Wolves. It always comes back to wolves. They are stitched into the fabric of my being, threading themselves through my soul in a way that defies the logic of human language. I find myself comparing my feelings to a wolf—again. This isn’t the first time, nor will it likely be the last. Wolves speak to me, not in the literal sense, but in the quiet, unspoken language of loners who long for connection yet remain tethered to their independence like a leash they don’t want but somehow need.
I am an alpha female waiting for her alpha male—a concept that sounds simultaneously empowering and mildly ridiculous when said aloud. But here I am, hunting for a bond so primal and profound that it feels like it should be etched into the stars. I’ve been searching for so long that some days my own shadow mocks me. The loneliness, that gnawing beast, occasionally overwhelms me, chewing away at my resolve with teeth sharper than I care to admit. On those days, I feel like the wolf abandoned by its pack. Too different, too wild, too… unwelcome. Yet in the same breath, there’s this stubborn whisper, this aggravatingly hopeful voice in my head that insists someone out there will understand me, see me, accept me for who I am. Not just tolerate me, but truly *get* me.
Social media doesn’t help. That swirling vortex of curated lives and filtered smiles? It’s a strange wilderness where I find myself drawn, like a moth to a flame—or perhaps a wolf to a trail of breadcrumbs. The posts, the words—oh, the words!—those syrupy, saccharine things that a girl dreams of hearing from someone who claims her heart. I find myself lingering longer on those posts than I care to admit, imagining the impossible, scrolling until my thumbs protest. It’s absurd and yet, here I am, a wolf trailing after illusions, sniffing for the scent of something real in a forest of pixels and hashtags.
And don’t get me started on my heart. My poor, battered heart—scratched, dented, probably held together with duct tape at this point. I’ve given it away more times than I can count, tossing it into the fray like a Frisbee, only to scramble after it when the recipient drops it. And oh, how I fight. I fight for relationships that demand blood, sweat, and tears—all three, in that exact order—and then proceed to siphon away whatever scraps of emotional energy I have left. It isn’t because I’m a people pleaser; let’s clear that up right now. No, it’s because of that pesky, relentless feeling of loneliness—an ache so sharp it feels like it could carve valleys into my ribs. It fuels my stubbornness, makes me cling to the hope that maybe this time, maybe with this person, I’ll find the connection I crave.

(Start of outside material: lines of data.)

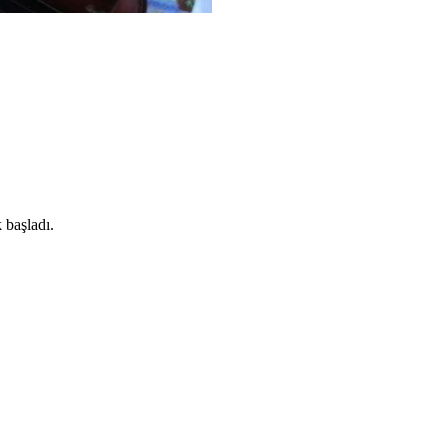
 başladı.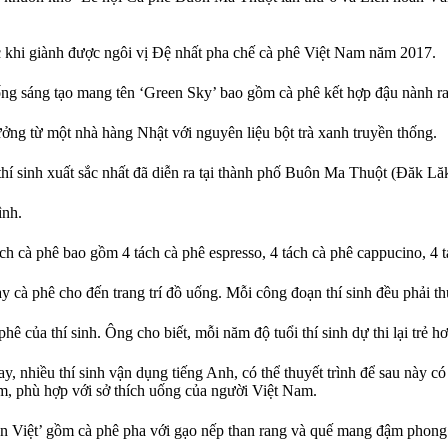
 khi giành được ngôi vị Đệ nhất pha chế cà phê Việt Nam năm 2017.
sáng tạo mang tên ‘Green Sky’ bao gồm cà phê kết hợp đậu nành ran
ởng từ một nhà hàng Nhật với nguyên liệu bột trà xanh truyền thống.
thí sinh xuất sắc nhất đã diễn ra tại thành phố Buôn Ma Thuột (Đăk Lă
ình.
ách cà phê bao gồm 4 tách cà phê espresso, 4 tách cà phê cappucino, 4 
 cà phê cho đến trang trí đồ uống. Mỗi công đoạn thí sinh đều phải th
 của thí sinh. Ông cho biết, mỗi năm độ tuổi thí sinh dự thi lại trẻ h
 nhiều thí sinh vận dụng tiếng Anh, có thể thuyết trình để sau này có 
m, phù hợp với sở thích uống của người Việt Nam.
n Việt’ gồm cà phê pha với gạo nếp than rang và quế mang đậm phong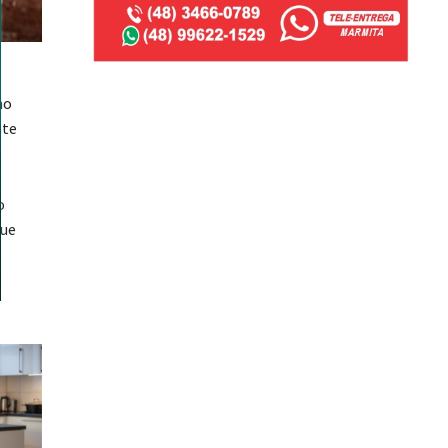
no
nte
o
que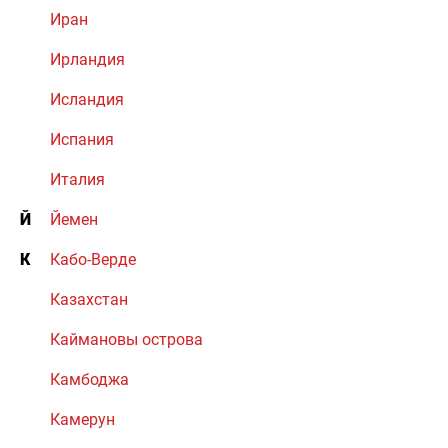
Иран
Ирландия
Исландия
Испания
Италия
Й
Йемен
К
Кабо-Верде
Казахстан
Каймановы острова
Камбоджа
Камерун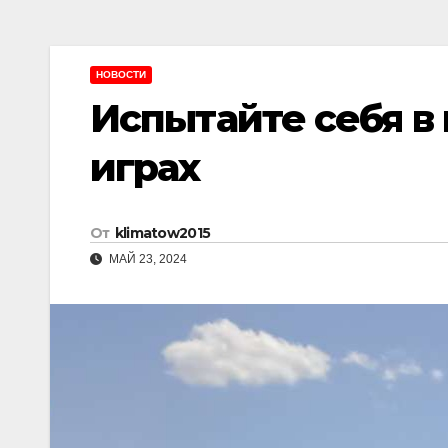
НОВОСТИ
Испытайте себя в
играх
От
klimatow2015
МАЙ 23, 2024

Some days, the loneliness is manageable. Other days, it’s a full-blown beast, snapping at my heels, dragging me down into a pit where minutes stretch into hours and hours feel like eternity. On those days, I don’t want to fight. I want to curl up in my proverbial den, hidden away from the world, wrapped in the arms of someone who *gets* it. Someone who would hold me—not because they feel obligated, but because they *want* to, because the act of holding me brings them comfort too. I want to be their safe haven the way I imagine they would be mine—the person who knows how to cradle my storms and let me cradle theirs.
It isn’t just the loneliness that gnaws at me. It’s the touch hunger, the ache for physical connection, for the grounding weight of another being’s presence. It’s the days when my head screams in chaos and my body yearns for calm, blending into a cacophony of craving that leaves me feeling raw and exposed. I know the term for it—touch hunger—and I’m painfully aware of how much it dictates my longing. I’m also aware of my flaws: too trusting, too forgiving. A walking paradox, really. I know it gets me hurt, and yet I can’t seem to change. It’s who I am, for better or worse.
Lately, though, I’ve been seeing more of those hard days—the ones where hope feels like a cruel joke played by the universe. I’m afraid to hope, to dream of something better, because the weight of wanting and not having threatens to break me in ways I can’t explain. I know there’s an alphabet soup of medical explanations for my struggles, though I couldn’t pinpoint which letters to blame. Perhaps all of them, as they’re all part of me—this messy, chaotic, absurdly human me.
I may never find my pack, and I have to be okay with that. It’s a hard truth, one that cuts deep, but it’s mine to carry. It doesn’t mean I’ll stop trying, though. On days when I feel strong enough, I’ll keep searching, keep fighting, keep hoping. But on the hard days—the ones that threaten to drown me—I’ll try to let the feelings roll through me, let them pass like a storm rather than locking them away. Because locking them away only builds the fear, the suffocating dread of being left outside, looking in. I feel that fear so often it’s practically a second skin, but I know better than to let it consume me.
So, here I am—an alpha female, a lone wolf, a chaotic jumble of hope, fear, and stubborn resilience. I’ll keep wandering this wilderness, sniffing the air for traces of something real, something true. And maybe, just maybe, I’ll stumble upon someone who speaks the same unspoken language, someone who understands the tether of independence and the ache of longing. Until then, I’ll howl at the moon, laugh at my own absurdity, and press onward. Because that’s what wolves do. That’s what I do. I just wish it wasn’t alone more so today then usual I ache.